Container Configuration Manual

The Logagent container can be configured to include/exclude logs collection from any container in your cluster. Additionally, you can also configure log routing and advanced log parsing to fit your needs.

Blacklisting and Whitelisting Logs¶

Not all logs might be of interest, so sooner or later you will have the need to blacklist some log types. This is one of the reasons why Logagent automatically adds the following tags to all logs:

Container ID
Container Name
Image Name
Docker Compose Project Name
Docker Compose Service Name
Docker Compose Container Number

Using this “log metadata” you can whitelist or blacklist log outputs by image or container names. The relevant environment variables are:

MATCH_BY_NAME — a regular expression to whitelist container names
MATCH_BY_IMAGE — a regular expression to whitelist image names
SKIP_BY_NAME — a regular expression to blacklist container names
SKIP_BY_IMAGE — a regular expression to blacklist image names

Some log messages are useless or noisy, like access to health check URLs in Kubernetes.

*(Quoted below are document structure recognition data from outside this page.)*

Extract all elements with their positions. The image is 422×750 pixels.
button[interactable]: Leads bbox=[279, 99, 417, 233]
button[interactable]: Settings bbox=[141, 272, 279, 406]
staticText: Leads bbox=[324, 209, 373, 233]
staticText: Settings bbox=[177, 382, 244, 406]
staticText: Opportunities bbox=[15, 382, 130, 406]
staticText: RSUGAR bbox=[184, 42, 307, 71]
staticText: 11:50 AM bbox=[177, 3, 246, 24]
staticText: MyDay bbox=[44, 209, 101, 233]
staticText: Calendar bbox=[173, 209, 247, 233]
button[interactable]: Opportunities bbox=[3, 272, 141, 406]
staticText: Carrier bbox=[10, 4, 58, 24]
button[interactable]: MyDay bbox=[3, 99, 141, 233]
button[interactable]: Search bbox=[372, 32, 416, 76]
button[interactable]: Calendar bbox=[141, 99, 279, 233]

You can filter such messages via regular expressions by setting the following environment variable:

IGNORE_LOGS_PATTERN=\/healthcheck|\/ping

Container Log Parsing¶

In Docker, logs are console output streams from containers. They might be a mix of plain text messages from start scripts and structured logs from applications. The problem is obvious – you can’t just take a stream of log events all mixed up and treat them like a blob. You need to be able to tell which log event belongs to what container, what app, parse it correctly in order to structure it so you can later derive more insight and operational intelligence from logs, etc.

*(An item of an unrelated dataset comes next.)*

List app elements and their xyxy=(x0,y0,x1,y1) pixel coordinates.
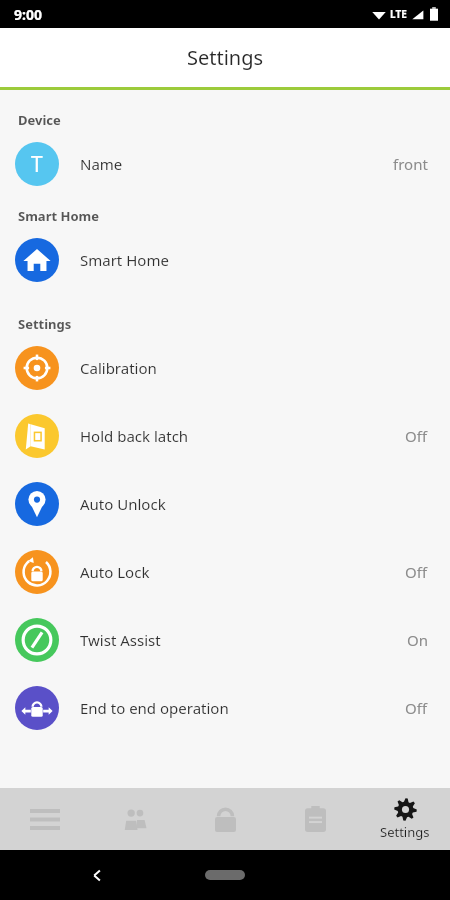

Logagent analyzes the event format, parses out data, and turns logs into structured JSON. This is important because the value of logs increases when you structure them — you can then slice and dice them and gain a lot more insight about how your containers, servers, and applications operate.

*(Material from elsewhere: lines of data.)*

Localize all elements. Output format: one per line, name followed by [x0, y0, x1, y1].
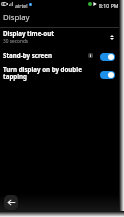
button[interactable]: Display time-out — [0, 28, 119, 46]
button[interactable]: Turn display on by double tapping — [0, 63, 119, 83]
button[interactable]: More information — [88, 53, 93, 58]
staticText: airtel — [15, 2, 28, 9]
staticText: Display — [3, 12, 30, 23]
staticText: Display time-out — [3, 29, 54, 37]
staticText: 8:10 PM — [99, 2, 119, 9]
button[interactable]: Back — [4, 195, 18, 210]
staticText: Stand-by screen — [3, 51, 52, 59]
button[interactable]: Stand-by screen — [0, 47, 119, 63]
button[interactable]: Toggle on — [100, 71, 115, 79]
staticText: 30 seconds — [3, 38, 29, 45]
staticText: Turn display on by double tapping — [3, 65, 86, 81]
button[interactable]: Toggle on — [100, 53, 115, 61]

Traditionally it was necessary to use log shippers like Logstash, Fluentd or Rsyslog to parse log messages. The problem is that such setups are typically deployed in a very static fashion and configured for each input source. That does not work well in the hyper-dynamic world of containers! We have seen people struggling with the Syslog drivers, parsers configurations, log routing, and more! With its integrated automatic format detection, Logagent eliminates this struggle — and the waste of resources — both computing and human time that goes into dealing with such things! This integration has a low footprint, doesn’t need retransmissions of logs to external services, and it detects log types for the most popular applications and generic JSON and line-oriented log formats out of the box!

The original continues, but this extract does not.